Chloe Spear (c. 1749–1815) was an African-born woman who lived both an enslaved and free life in Boston. Her memoir was published anonymously, with Lady of Boston listed as its author. The memoir intends to provide "a Christian testimony, chronicling Spear's spiritual evolution by framing her life story with her religious development." The writer of the Memoir of Mrs. Chloe Spear comments on the institution of slavery as well as on Christianity and its teachings.

==Life==
Chloe Spear was enslaved from around the age of 12. She was born in 1749 and probably arrived in Philadelphia in 1761. Spear was purchased and enslaved by Captain John Bradford, a member of a prominent Boston family. According to researcher Jared Ross Hardesty, throughout her enslavement, Spear was "free to engage in a number of 'domestic avocations.'" Spear's mistress valued her skills, and even offered to have her care for a sick neighbor. Although Chloe Spear's enslaver was grateful for her service to his family and gave her some freedom while living with them, when he caught her learning how to read, he "threatened to suspend her by her two thumbs and severely whip her if he found her doing so again." After the American Revolutionary War, Spear and the Bradfords traveled to Andover, Massachusetts, approximately twenty miles north of Boston. However, they eventually all returned to Boston together. Records of the Second Baptist Church in Boston show that Chloe Spear was baptized there and later married a man named Cesar Spear. Spear was also a member of Boston's African Baptist Church.

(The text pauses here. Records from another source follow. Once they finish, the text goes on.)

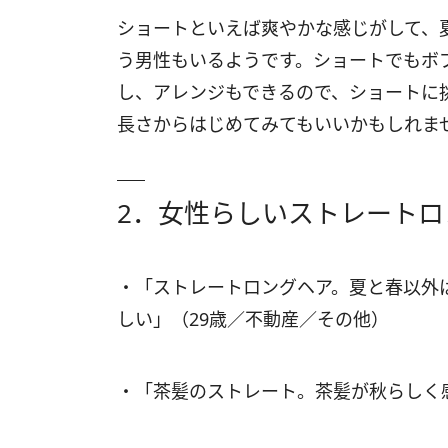
ショートといえば爽やかな感じがして、
う男性もいるようです。ショートでもボ
し、アレンジもできるので、ショートに
長さからはじめてみてもいいかもしれま
2．女性らしいストレートロ
・「ストレートロングヘア。夏と春以外
しい」（29歳／不動産／その他）
・「茶髪のストレート。茶髪が秋らしく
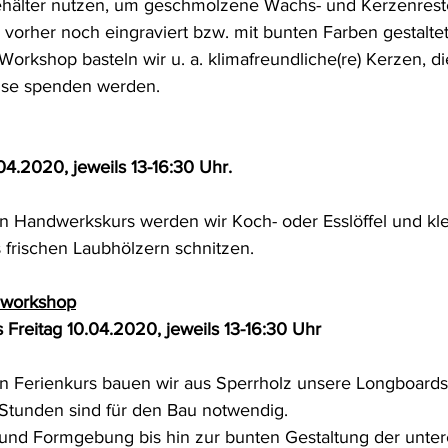
ehälter nutzen, um geschmolzene Wachs- und Kerzenrest
vorher noch eingraviert bzw. mit bunten Farben gestalte
Workshop basteln wir u. a. klimafreundliche(re) Kerzen, d
use spenden werden.
04.2020, jeweils 13-16:30 Uhr. 
n Handwerkskurs werden wir Koch- oder Esslöffel und kle
 frischen Laubhölzern schnitzen.
uworkshop
Freitag 10.04.2020, jeweils 13-16:30 Uhr
n Ferienkurs bauen wir aus Sperrholz unsere Longboards 
3 Stunden sind für den Bau notwendig. 
nd Formgebung bis hin zur bunten Gestaltung der untere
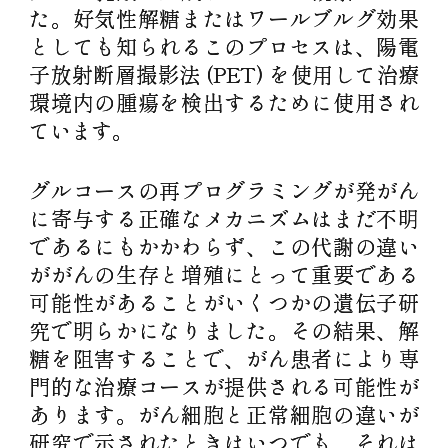
た。好気性解糖またはワールブルグ効果
としても知られるこのプロセスは、陽電
子放射断層撮影法 (PET) を使用して治療
環境内の腫瘍を検出するために使用され
ています。
グルコースの再プログラミングが発がん
に寄与する正確なメカニズムはまだ不明
であるにもかかわらず、この代謝の違い
ががんの生存と増殖にとって重要である
可能性があることがいくつかの遺伝子研
究で明らかになりました。その結果、解
糖を阻害することで、がん患者により専
門的な治療コースが提供される可能性が
あります。がん細胞と正常細胞の違いが
研究で示されたときはいつでも、それは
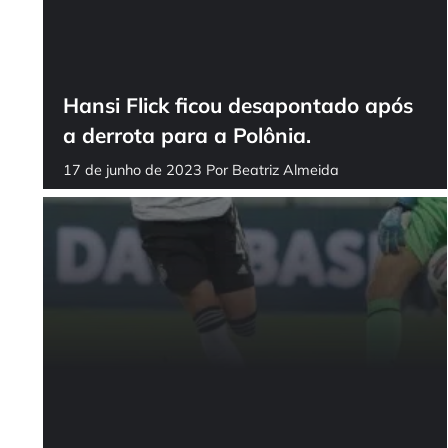
Hansi Flick ficou desapontado após
a derrota para a Polônia.
17 de junho de 2023
Por
Beatriz Almeida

During their marriage, Chloe and Cesar Spear had seven children, all of whom she outlived. After Massachusetts abolished slavery in 1783, Spear and her husband opened a boarding house for sailors and workers. After Cesar's death, the home also served as a site for religious meetings and social gatherings for people of all races. This led to Spear becoming a beloved figure in both white and Black religious and working communities.

In 1798, Chloe Spear purchased a house in Boston's South End neighborhood, near Hanover Street.

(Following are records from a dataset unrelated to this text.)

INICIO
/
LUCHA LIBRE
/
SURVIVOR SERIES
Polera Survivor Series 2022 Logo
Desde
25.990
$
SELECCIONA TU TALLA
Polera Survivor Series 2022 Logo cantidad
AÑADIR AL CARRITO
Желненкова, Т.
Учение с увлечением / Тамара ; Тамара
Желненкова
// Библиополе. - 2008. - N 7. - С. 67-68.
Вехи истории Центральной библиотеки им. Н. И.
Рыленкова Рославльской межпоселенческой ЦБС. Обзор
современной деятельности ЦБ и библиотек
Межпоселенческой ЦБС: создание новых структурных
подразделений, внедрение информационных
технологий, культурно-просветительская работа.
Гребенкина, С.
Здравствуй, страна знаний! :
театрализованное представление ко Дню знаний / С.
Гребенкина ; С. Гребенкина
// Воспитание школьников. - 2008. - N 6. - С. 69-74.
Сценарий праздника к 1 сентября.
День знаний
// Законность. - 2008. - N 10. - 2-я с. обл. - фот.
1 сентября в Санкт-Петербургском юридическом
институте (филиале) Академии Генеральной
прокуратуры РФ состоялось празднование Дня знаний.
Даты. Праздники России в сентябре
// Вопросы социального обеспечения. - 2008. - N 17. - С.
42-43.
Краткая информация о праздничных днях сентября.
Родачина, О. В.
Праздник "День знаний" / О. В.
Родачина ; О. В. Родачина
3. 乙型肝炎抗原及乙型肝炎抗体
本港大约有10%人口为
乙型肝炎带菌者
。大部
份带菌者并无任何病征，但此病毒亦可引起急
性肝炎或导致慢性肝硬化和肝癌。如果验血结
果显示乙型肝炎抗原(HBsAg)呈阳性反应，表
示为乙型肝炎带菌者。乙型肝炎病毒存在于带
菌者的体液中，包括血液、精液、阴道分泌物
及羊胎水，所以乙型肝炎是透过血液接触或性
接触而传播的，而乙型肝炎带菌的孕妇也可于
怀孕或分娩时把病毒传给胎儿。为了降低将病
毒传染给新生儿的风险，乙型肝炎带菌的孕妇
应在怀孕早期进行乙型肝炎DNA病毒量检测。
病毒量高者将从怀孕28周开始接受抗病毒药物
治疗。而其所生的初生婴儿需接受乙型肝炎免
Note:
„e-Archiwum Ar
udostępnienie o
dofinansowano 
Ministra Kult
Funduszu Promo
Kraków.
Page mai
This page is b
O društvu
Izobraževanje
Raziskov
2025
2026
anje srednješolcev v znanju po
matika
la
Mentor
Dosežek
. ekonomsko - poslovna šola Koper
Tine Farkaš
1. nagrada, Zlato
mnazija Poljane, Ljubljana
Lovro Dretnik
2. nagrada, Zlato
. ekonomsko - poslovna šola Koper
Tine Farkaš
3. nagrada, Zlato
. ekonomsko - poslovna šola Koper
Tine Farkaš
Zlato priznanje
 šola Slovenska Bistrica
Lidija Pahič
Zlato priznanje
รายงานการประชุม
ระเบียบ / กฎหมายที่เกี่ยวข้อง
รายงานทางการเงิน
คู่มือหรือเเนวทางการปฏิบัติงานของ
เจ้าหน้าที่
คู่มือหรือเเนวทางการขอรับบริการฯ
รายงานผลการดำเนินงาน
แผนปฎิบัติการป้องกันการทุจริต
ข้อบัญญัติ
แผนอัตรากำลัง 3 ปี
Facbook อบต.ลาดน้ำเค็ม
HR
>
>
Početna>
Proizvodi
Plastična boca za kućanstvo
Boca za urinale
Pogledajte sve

Spear died from severe arthritis and "rheumatic affections" in 1815; she was buried in the Bradford family's vault, located in Boston's Granary Burial-Place. Spear was featured in five obituaries across Boston newspapers. A minister wrote a biography of her, which was published in a Baptist missionary magazine." The first biographical account of her life was in 1832 by Dr. Thomas Baldwin, a minister of the Second Baptist Church, who published the Memoir of Mrs. Chloe Spear. It was published just two months after she died.

==Memoir==
Spear's memoir begins with the words, "In noticing the dates, it will be perceived that the subject of the Memoir has been dead, a little more than seventeen years, is introduced in the preface of the Memoir." The author of the memoir does not give herself a name, calling herself only "A Lady of Boston" or "A Member of the Second Baptist Church in Boston". The author of the "memoir" was a white woman who was a fellow congregant at Boston's Second Baptist Church.

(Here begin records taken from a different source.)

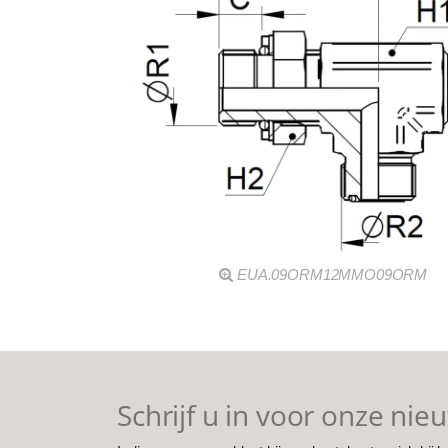
EUA.09ORM12MMO09ORM
Schrijf u in voor onze nie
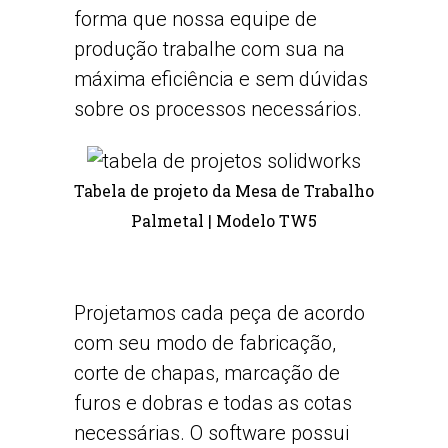
forma que nossa equipe de
produção trabalhe com sua na
máxima eficiência e sem dúvidas
sobre os processos necessários.
Tabela de projeto da Mesa de Trabalho
Palmetal | Modelo TW5
Projetamos cada peça de acordo
com seu modo de fabricação,
corte de chapas, marcação de
furos e dobras e todas as cotas
necessárias. O software possui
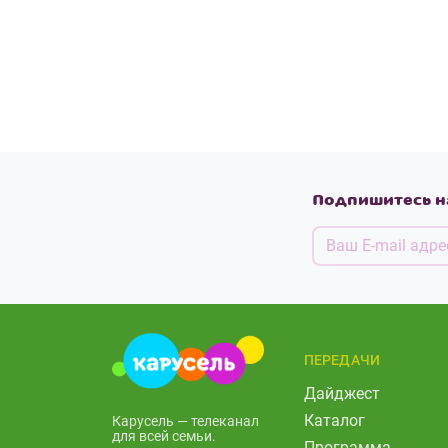
Подпишитесь н
ПЕРЕДАЧИ
Дайджест
Каталог
Карусель — телеканал
для всей семьи.
Программа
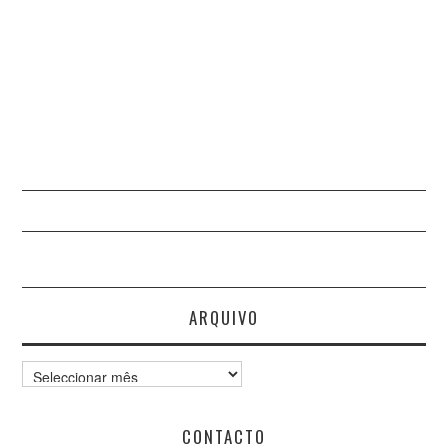
ARQUIVO
Arquivo
CONTACTO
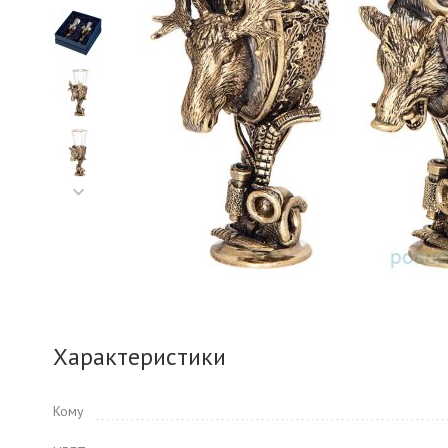
Характеристики
Кому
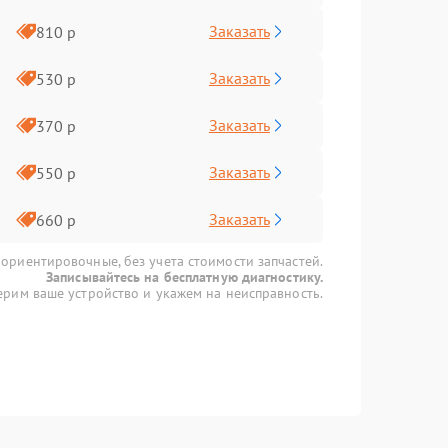
Заказать
810 р
Заказать
530 р
Заказать
370 р
Заказать
550 р
Заказать
660 р
 ориентировочные, без учета стоимости запчастей.
Записывайтесь на бесплатную диагностику.
рим ваше устройство и укажем на неисправность.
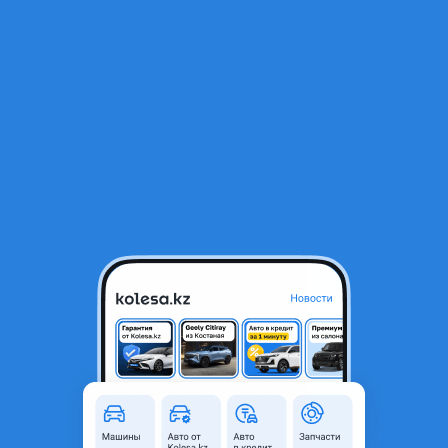
RU
Открыть приложение
В начало
1
/
2
Радиатор охлаждения вентилятор охлаждения интеркуллер 1.8-2.0
Gen 2-3
50 000 ₸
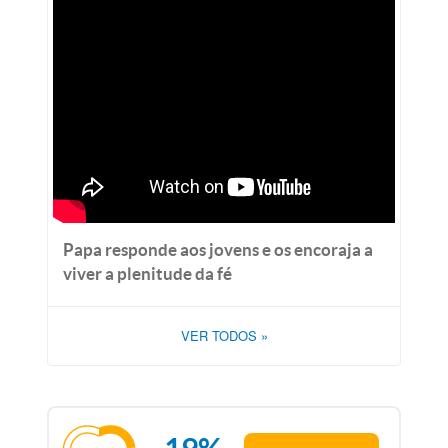
Papa responde aos jovens e os encoraja a
viver a plenitude da fé
VER TODOS
»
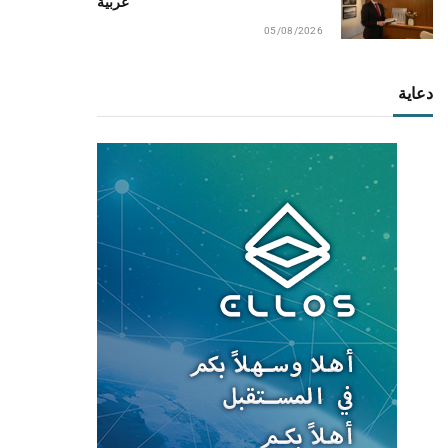
عربية
05/08/2026
دعاية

The memoir highlights Spear's piety and industry. It describes the torture that Spear endured from her master for learning how to read, despite which she continued her quest for knowledge. The Memoir does not describe the connection that Spear had with other women and men of color, however.

==Spear's will==
Other sources corroborate and augment many of the memoir's details about Spear's religious activities and property acquisition. Primary among these is Spear's will, which she signed with an X.

Spear's will left five hundred dollars to her grandson, who lived in Salem then. Additionally, she gave clothing, linen, and twenty to twenty-five dollars each to six women, "most of them identifiable as women of color who attended Second Baptist Church." Along with these individuals, "fifty dollars apiece went to Cesar Fletcher, whom Spear identified as a man of Colour named for my late husband, and Primus Grounds, a Man of Colour and at Present a member of the Second Baptist Church in this town."

By comparing Spear's will to fifty contemporary estates, historian Margot Minardi has shown that Spear had amassed significant property despite having been enslaved for thirty years. Items listed in Spear's estate included: "utilitarian household items (such as a 'Bake Kettle Spider & old Skillett'); the tools of a laundress ('1 Pair Flat Irons,' '1 Folding Board & Bench'); and several luxury goods and furnishings ('1 Ebony Tea Table,' '2 Small Looking Glasses,' '5 Pictures,' and a seven-dollar 'Brass Fire Sett')." Her assets included $625 in "Notes of Hand" (IOUs). Although Spear economized, Minardi concluded, "she also allowed herself some of the household goods that served as markers of refinement in the early nineteenth century."